In 1992 the Victorian Government abolished state awards and created a system of a limited number of minimum statutory entitlements, with all other terms and conditions having to be negotiated between employers and employees. These changes led to unions seeking federal awards to cover employees formerly covered by Victorian state awards and eventually led to the Victorian Government referring certain industrial relations powers to the Commonwealth Parliament.
In 1993 the federal government introduced collective bargaining to the federal system as a mechanism to modify terms and conditions applying to employees in particular workplaces. The objective was to increase the productivity of the business and the potential for employees to gain additional benefits by the creation of a more flexible system of industrial regulation. The bargaining system included a requirement that employees who were to be subject to statutory agreements be at “no disadvantage” overall when their enterprise agreement terms and conditions were compared to the terms and conditions in the underlying award.

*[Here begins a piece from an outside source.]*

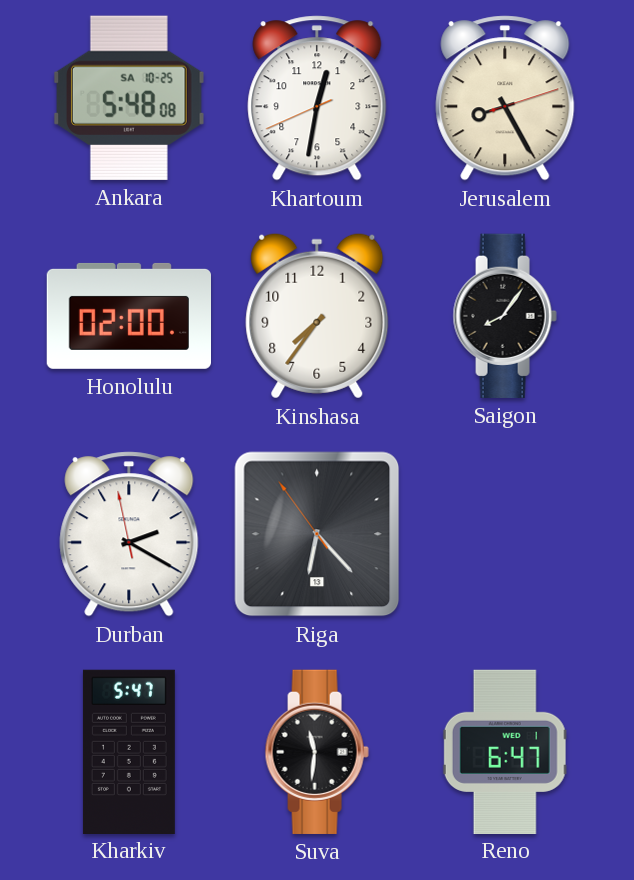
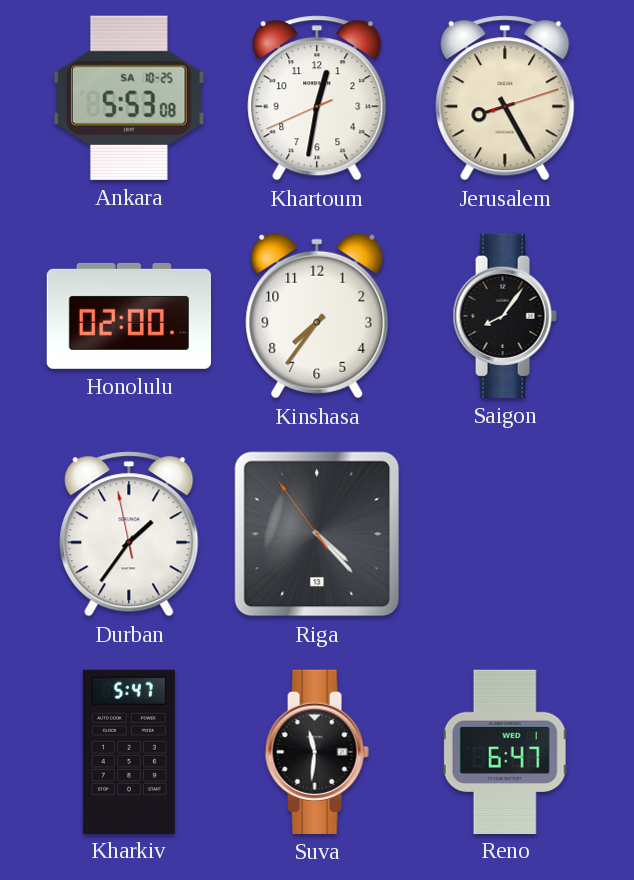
Ankara: 5:48 -> 5:53
Durban: 2:19 -> 1:35
Riga: 6:22 -> 4:22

In 1996 the federal government introduced the Workplace Relations Act 1996 (Cth) (“WRA”). This Act introduced statutory individual agreements (Australian Workplace Agreements, or AWAs), reduced the involvement of unions in a range of areas and limited the range of matters that could be included in a federal award.

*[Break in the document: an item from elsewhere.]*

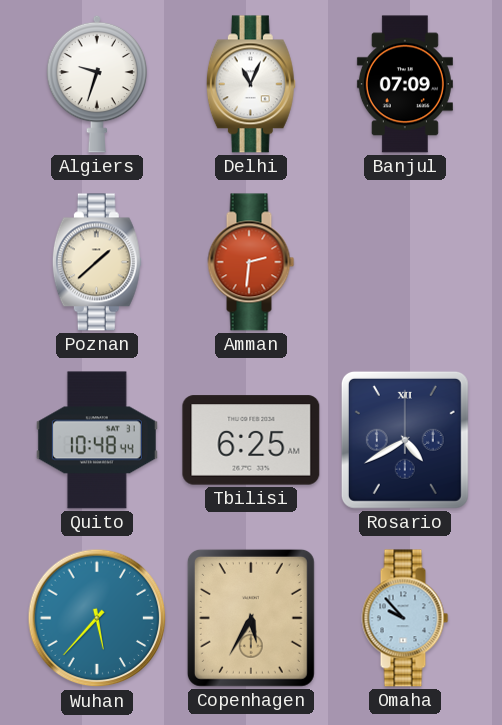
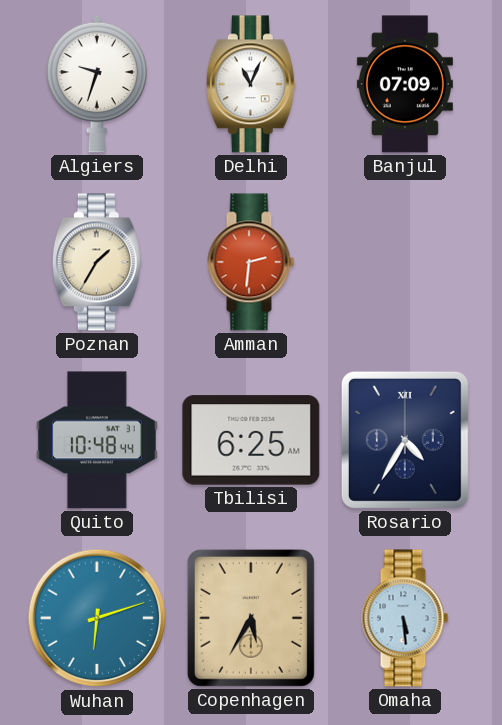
Poznan: 1:38 -> 1:35
Rosario: 4:40 -> 4:35
Wuhan: 5:37 -> 6:12
Omaha: 9:53 -> 5:29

In 2004 an agreement was reached between the federal government and the Victorian Government for the Victorian Government to refer much of its industrial relations powers to the federal parliament. This enabled the AIRC to make federal awards that could apply to all Victorian workers in industries specified in those awards. Victorian employers did not need to be party to an interstate dispute to be covered by a federal award.
The WRA was substantially amended in 2005, largely taking effect on 27 March 2006 (the “Work Choices” amendments). The WRA was mostly repealed and replaced by the Fair Work Act 2009 (Cth); The majority of this Act commenced operation on 1 July 2009.
While most states in Australia have retained their own workplace legislation for state public sector and local government employees, in Victoria the government referred its power to deal with industrial matters to the federal parliament by way of the Commonwealth Powers (Industrial Relations) Act 1996 (Vic). Most Victorian employers and employees were covered by the WRA. The Victorian Government referred the power necessary for the FW Act to cover all private and public sector employees and employers in Victoria.
Other legislation also affects working conditions in Victoria, such as the Commonwealth Sex Discrimination Act 1984, Racial Discrimination Act 1975 and Disability Discrimination Act 1992, and the Victorian Equal Opportunity Act 2010, Long Service Leave Act 1992 and Occupational Health and Safety Act 2004.